Below is a sample of the data:
csv
name,draw
RUS,A1
IRN,F2
KOR,A3
JPN,G2
KSA,H2
AUS,B3
TUN,A2
NGA,B2
CIV,C2
...
First, we're going to load a few R libraries from CRAN - the Comprehensive R Archive Network - into our environment.
In [2]:
# prepare the R environment
if (!require("pacman")) install.packages("pacman")
pacman::p_load(
dplyr, # Data munging functions
zoo, # Feature engineering rolling aggregates
data.table, # Feature engineering
ggplot2, # Graphics
scales, # Time formatted axis
readr, # Reading input files
stringr, # String functions
reshape2, # restructure and aggregate data
randomForest, # Random forests
corrplot, # correlation plots
Metrics, # Eval metrics for ML
vcd # Visualizing discrete distributions
)
# set options for plots
options(repr.plot.width=6, repr.plot.height=6)
In [3]:
# Load the matches data
if(!file.exists("matches.csv")){
tryCatch(download.file('https://github.com/neaorin/PredictTheWorldCup/raw/master/input/matches.csv'
,destfile="./matches.csv",method="auto"))
}
if(file.exists("matches.csv")) matches_original <- read_csv("matches.csv")
head(matches_original)
First let's perform some basic cleanup on the dataset.
In [4]:
# eliminate any duplicates that may exist in the dataset
matches <- matches_original %>%
distinct(.keep_all = TRUE, date, team1, team2)
# the date field is formatted as a string (e.g. 19560930) - transform that into R date
matches$date <- as.POSIXct(strptime(matches$date, "%Y%m%d"), origin="1960-01-01", tz="UTC")
# generate an id column for future use (joins etc)
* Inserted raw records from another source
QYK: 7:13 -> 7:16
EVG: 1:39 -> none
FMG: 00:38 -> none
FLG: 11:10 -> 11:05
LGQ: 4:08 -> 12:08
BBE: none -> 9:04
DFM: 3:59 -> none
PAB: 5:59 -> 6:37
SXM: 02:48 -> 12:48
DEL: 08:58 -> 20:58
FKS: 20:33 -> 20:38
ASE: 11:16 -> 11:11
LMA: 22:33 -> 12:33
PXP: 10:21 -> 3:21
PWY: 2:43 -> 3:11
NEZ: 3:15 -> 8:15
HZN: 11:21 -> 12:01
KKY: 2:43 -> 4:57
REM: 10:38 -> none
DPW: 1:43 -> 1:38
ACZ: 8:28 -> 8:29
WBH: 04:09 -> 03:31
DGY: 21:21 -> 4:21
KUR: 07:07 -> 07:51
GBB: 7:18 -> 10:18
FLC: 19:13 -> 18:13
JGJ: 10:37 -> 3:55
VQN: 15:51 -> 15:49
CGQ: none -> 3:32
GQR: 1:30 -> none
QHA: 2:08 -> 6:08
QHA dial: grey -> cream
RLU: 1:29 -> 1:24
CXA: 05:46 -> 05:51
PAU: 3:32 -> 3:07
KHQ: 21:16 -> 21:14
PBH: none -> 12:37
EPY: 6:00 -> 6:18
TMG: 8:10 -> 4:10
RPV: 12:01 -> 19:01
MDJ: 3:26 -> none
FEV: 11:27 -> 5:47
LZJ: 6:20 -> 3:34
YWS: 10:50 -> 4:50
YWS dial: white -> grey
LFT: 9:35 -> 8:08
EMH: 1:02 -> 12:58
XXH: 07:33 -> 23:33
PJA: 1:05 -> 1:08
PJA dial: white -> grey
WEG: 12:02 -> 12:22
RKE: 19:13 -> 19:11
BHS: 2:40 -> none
matches$match_id = seq.int(nrow(matches))
head(matches)
summary(matches)
More often than not, the best way to understand a dataset is to turn it into a picture.
Or rather, multiple pictures.
Fortunately, R has some useful tools in this regard - and a lot of them come with the very popular ggplot2 package.
Some useful resources when learning to use ggplot2 are:
For example, let's get a sense on the number of games which have been played over the years, and how close they were from a competitive standpoint.
In [5]:
# how many international games have been played over the years?
matches %>%
ggplot(mapping = aes(year(date))) +
geom_bar(aes(fill=CupName), width=1, color="black") +
theme(legend.position = "bottom", legend.direction = "vertical") + ggtitle("Matches played by Year")
In [6]:
# how many goals have been scored per game over the years?
matches %>%
dplyr::group_by(year = year(date)) %>%
dplyr::summarize(
totalgames = n(),
totalgoals = sum(team1Score + team2Score),
goalspergame = totalgoals / totalgames
) %>%
ggplot(mapping = aes(x = year, y = goalspergame)) +
geom_point() +
geom_smooth(method = "loess") + ggtitle("Goals scored per game, over time")
In [7]:
# what values is our dataset missing?
ggplot_missing <- function(x){
x %>%
is.na %>%
melt %>%
ggplot(mapping = aes(x = Var2,
y = Var1)) +
geom_raster(aes(fill = value)) +
scale_fill_grey(name = "",
labels = c("Present","Missing")) +
theme(axis.text.x = element_text(angle=45, vjust=0.5)) +
labs(x = "Variables in Dataset",
y = "Rows / observations")
}
ggplot_missing(matches)
#Amelia::missmap(matches, main = "Missing values")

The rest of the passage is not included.